Abstract
When considering the various medical conditions NASA is preparing to encounter in along duration space mission to Mars, they must assess the value of sending various personnel and decide which aspects of training could be most helpful . When specifically considering ultrasound diagnostic procedures, there is general understanding that ultrasound would be useful, but there has been limited analysis performed on the risk reduction of sending ultrasound diagnostics to space on long duration space missions. This paper discusses the specific utility of automated ultrasound diagnostics, for conditions predefined by NASA as likely to occur. Both collecting and analyzing the images currently require clinical training and expertise which could be offset by an automated system. As medicine has become increasingly specialized, a tool with generalist expertise could aid astronauts in a timely fashion to collect and diagnose conditions critical to preserving resources and survival in space.

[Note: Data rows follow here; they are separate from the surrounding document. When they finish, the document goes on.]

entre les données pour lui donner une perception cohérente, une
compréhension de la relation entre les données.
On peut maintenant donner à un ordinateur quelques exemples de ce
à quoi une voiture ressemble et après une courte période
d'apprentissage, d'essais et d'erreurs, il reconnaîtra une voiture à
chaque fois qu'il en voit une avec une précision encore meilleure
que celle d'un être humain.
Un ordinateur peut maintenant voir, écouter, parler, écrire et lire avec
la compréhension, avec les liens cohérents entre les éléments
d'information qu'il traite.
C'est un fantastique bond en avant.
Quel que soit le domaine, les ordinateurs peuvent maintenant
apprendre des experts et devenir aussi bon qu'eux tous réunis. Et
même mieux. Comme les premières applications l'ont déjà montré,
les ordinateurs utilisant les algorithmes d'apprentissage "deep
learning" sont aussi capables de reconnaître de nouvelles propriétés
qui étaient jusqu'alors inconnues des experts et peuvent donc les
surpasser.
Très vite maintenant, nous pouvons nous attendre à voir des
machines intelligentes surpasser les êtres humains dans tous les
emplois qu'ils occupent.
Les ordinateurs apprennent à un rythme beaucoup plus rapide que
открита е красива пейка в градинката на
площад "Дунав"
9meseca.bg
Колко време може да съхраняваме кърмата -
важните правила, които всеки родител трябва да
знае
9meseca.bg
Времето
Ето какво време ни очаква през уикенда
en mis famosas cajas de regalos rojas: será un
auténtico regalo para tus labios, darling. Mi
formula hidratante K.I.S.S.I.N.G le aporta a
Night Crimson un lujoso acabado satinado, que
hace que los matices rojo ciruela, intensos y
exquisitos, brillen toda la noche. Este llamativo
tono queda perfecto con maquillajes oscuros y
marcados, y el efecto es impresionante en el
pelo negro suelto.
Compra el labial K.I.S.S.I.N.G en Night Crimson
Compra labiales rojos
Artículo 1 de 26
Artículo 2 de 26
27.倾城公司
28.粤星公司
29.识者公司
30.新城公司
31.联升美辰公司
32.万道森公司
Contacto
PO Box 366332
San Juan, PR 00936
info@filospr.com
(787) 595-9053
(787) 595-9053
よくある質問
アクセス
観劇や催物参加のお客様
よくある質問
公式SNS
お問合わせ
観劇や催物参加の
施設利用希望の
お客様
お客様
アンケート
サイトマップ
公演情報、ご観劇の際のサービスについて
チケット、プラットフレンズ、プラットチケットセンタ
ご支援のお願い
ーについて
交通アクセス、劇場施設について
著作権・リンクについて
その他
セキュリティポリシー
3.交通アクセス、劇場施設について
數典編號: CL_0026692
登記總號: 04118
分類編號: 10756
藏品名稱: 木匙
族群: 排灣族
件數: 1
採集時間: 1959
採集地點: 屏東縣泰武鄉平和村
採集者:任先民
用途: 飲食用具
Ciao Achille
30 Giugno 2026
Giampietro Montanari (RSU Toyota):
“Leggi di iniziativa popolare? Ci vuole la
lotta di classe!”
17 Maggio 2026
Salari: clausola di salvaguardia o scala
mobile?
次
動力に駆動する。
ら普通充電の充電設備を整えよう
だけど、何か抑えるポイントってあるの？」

Autonomous ultrasound image collection and detection was explored separately for these enumerated conditions by NASA. Recommendations were based on timing of onset and duration of conditions, efficacy and utility of diagnosis for ultrasound, and training capability that could be offloaded to an autonomous system versus crew expertise requirements for launch. Of the list of conditions from NASA, 20 were identified as diagnosable, in part, from ultrasound, either the condition itself or for ruling out another condition with similar symptoms. The efficacy of this diagnosis for clinicians in recent literature was explored for each condition as autonomous systems are generally trained with data from clinician identified images, making autonomous systems only, at best, as good as the clinician data used to train them. This, along with current research in a few particular conditions, generated the data to help select the conditions diagnosable by ultrasound to direct support for technological innovation in autonomous detection. Additionally, autonomous ultrasound collection is currently not available, outside of limited areas of the body with significant clinician oversight. Supporting applied research in this field could additionally offload medical training and standardize images collected, a current shortcoming of ultrasound scans today.